Los Miserables

Autor: Víctor Hugo

Cuarta Parte: El idilio de la calle de Plumet y La epopeya de la calle de Saint-Denis

Libro octavo

Delicias y desconsuelos

Cap VI : Marius recobra una existencia real hasta tal punto de que le da a Cosette sus señas.

Mientras aquella perra de aspecto humano montaba guardia pegada a la verja y los seis bandidos se acoquinaban ante una muchacha, Marius estaba con Cosette.

Nunca había estado el cielo más cuajado de estrellas y más embrujador, ni los árboles más trémulos, ni el aroma de la hierba nunca había sido más penetrante; nunca se habían dormido los pájaros entre las hojas con ruidos más dulces; nunca habían respondido mejor todas las armonías de la serenidad universal a las músicas interiores del amor; nunca había estado Marius más enamorado, más dichoso, más extasiado. Pero había encontrado triste a Cosette. Cosette había llorado. Tenía los ojos enrojecidos.

Era la primera nube en aquel sueño admirable.

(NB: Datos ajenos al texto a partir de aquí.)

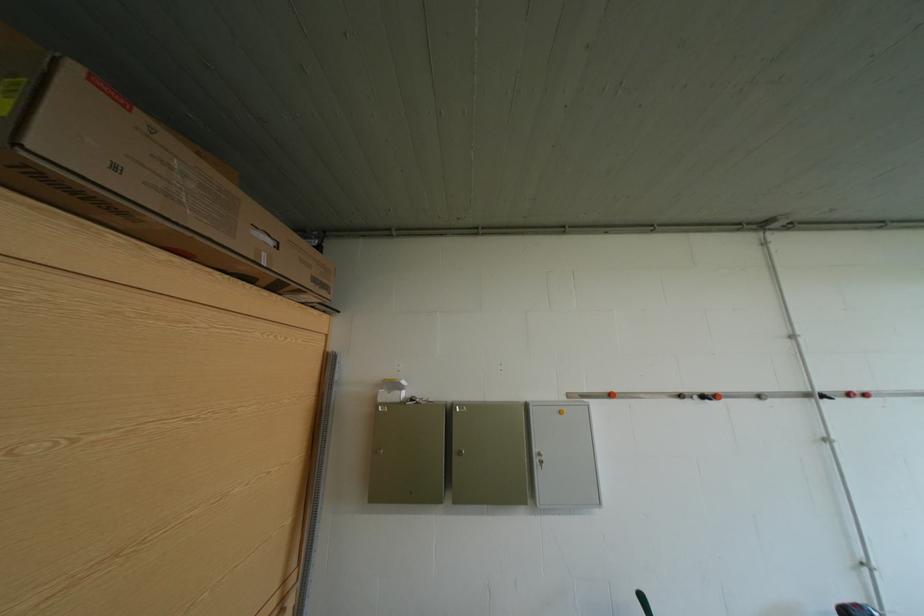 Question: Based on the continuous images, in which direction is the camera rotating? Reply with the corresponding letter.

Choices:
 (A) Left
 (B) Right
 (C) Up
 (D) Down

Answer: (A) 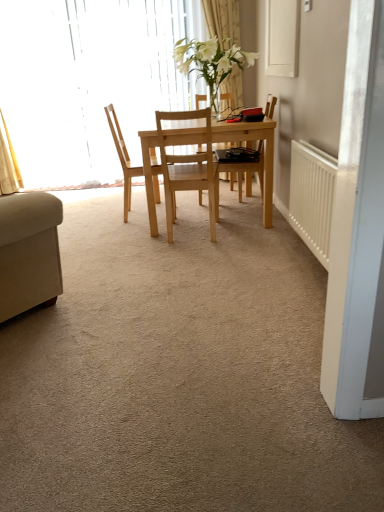 Where is `vacant area that lies in front of light wood table at center`? This screenshot has width=384, height=512. vacant area that lies in front of light wood table at center is located at coordinates (181, 265).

Lo primero que dijo Marius fue:

—¿Qué te pasa?

Y ella contestó:

—Esto me pasa.

Luego se sentó en el banco que estaba junto a la escalinata y, mientras él, tembloroso, se acomodaba junto a ella, añadió:

—Mi padre me ha dicho esta mañana que esté lista, que tenía cosas que hacer y que a lo mejor nos íbamos.

Marius se estremeció de pies a cabeza.

Cuando se llega al final de la vida, morir es irse; cuando se está empezando, irse es morir.

Marius llevaba seis semanas tomando posesión de Cosette, despacio, gradualmente, día a día. Posesión meramente ideal, pero profunda. Como ya hemos dicho, en el primer amor se toma el alma mucho antes que el cuerpo; más adelante se toma el cuerpo mucho antes que el alma, y hay ocasiones en que no se toma el alma ni poco ni mucho; los Faublas y los Prudhomme añaden: porque no hay alma; pero ese sarcasmo, afortunadamente, es una blasfemia. Así pues, Marius poseía a Cosette como se posee espiritualmente; pero la arropaba con toda el alma y se adueñaba celosamente de ella con convicción increíble. Poseía su sonrisa, su aliento, su aroma, la honda irradiación de las pupilas azules, la suavidad de la piel cuando él le tocaba la mano, la marca deliciosa que tenía en el cuello, todo cuando ella pensaba. Se habían concertado para no dormir nunca sin soñar el uno con el otro y habían cumplido la palabra dada. Marius poseía, pues, todos los sueños de Cosette. Le miraba continuamente, y los rozaba a veces con el aliento, los mechones cortos de la nuca y se decía a sí mismo que no había ni uno de esos mechones que no le perteneciese a él, a Marius. Contemplaba y adoraba las cosas que ella se ponía: el lazo, los guantes, los puños que adornaban las mangas, los borceguíes, como si fueran objetos sagrados de los que era dueño. Pensaba que era el amo y señor de aquellas peinetas de concha tan bonitas que llevaba ella en el pelo y llegaba incluso a decirse, sordos y confusos tartamudeos de la voluptuosidad que iba aflorando, que no había ni un cordón del vestido de Cosette, ni una malla de sus medias, ni un pliegue de su corsé que no le pertenecieran. Cuando estaba al lado de Cosette, se sentía junto a sus posesiones, junto a su objeto de disfrute, su déspota y su esclava. Le daba la impresión de que las almas de ambos estaban ya tan mezcladas que, si hubiesen querido recuperarlas, no les habría sido posible diferenciarlas: «Ésta es la mía. — No, es la mía. — Te aseguro que te equivocas. Ésta soy yo desde luego. — Te crees que eres tú, pero soy yo.»